Prompt: Give back exactly the line containing "l'écriture, et bien-sûr apprendre à c" and all that follow it in the data below, with the pictures left out.

_ _ _

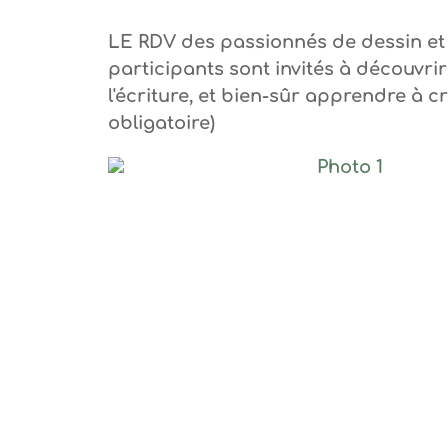
LE RDV des passionnés de dessin et 
participants sont invités à découvrir
l'écriture, et bien-sûr apprendre à c
obligatoire)
Photo 1, © ann
Photo 4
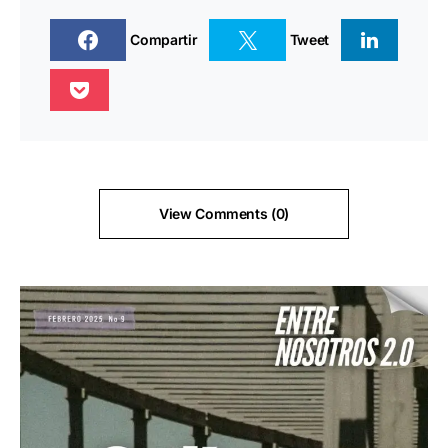
Compartir
Tweet
View Comments (0)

_ _ _

Reply to the task:
l'écriture, et bien-sûr apprendre à c
obligatoire)
Photo 1, © ann
Photo 4
Compartir
Tweet
View Comments (0)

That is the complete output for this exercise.